The £25 million (222 million kroner) venture was launched in 2014 in a market where Sainsbury's continues to face fierce competition from rapidly expanding German discounters Lidl and Aldi.
“The scale of the business has been a challenge due to the limited availability of suitable store locations, and therefore we have together with Sainsbury's decided to end our joint venture,” Per Bank, chief executive of Netto owner Dansk Supermarked, said in a statement.
Closing Netto's 16 British stores would result in £20 million in write-offs for Sainsbury's and around £10 million in cash costs for winding down the business, the British company said.

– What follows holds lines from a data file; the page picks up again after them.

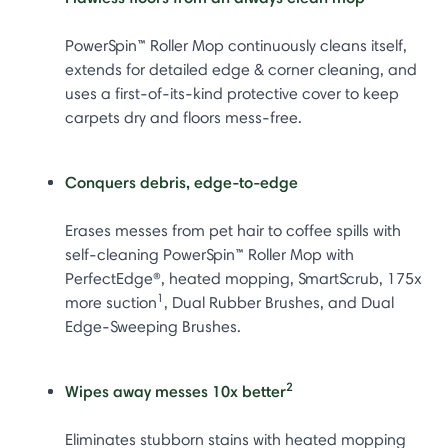
PowerSpin™ Roller Mop continuously cleans itself,
extends for detailed edge & corner cleaning, and
uses a first-of-its-kind protective cover to keep
carpets dry and floors mess-free.
Conquers debris, edge-to-edge
Erases messes from pet hair to coffee spills with
self-cleaning PowerSpin™ Roller Mop with
PerfectEdge®, heated mopping, SmartScrub, 175x
1
more suction
, Dual Rubber Brushes, and Dual
Edge-Sweeping Brushes.
2
Wipes away messes 10x better
Eliminates stubborn stains with heated mopping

The stores would close in August.
“To be successful over the long-term, Netto would need to grow at pace and scale, requiring significant investment and the rapid expansion of the store estate in a challenging property market,” Sainsbury's chief executive Mike Coupe said in a statement.
The company would now focus on its core business and on its £1.4 billion March takeover of Home Retail Group, owner of catalogue chain Argos, it said.
Netto pulled out of Britain once before, in 2010, when it sold 193 stores to Wal-Mart division Asda after operating there for 20 years.
The Danish chain currently has 1,336 stores, out of which 459 are in Denmark and the rest in Germany, Poland, Sweden and Britain.
One of Britains “big four” supermarket chains, Sainsbury's currently operates 1,375 stores.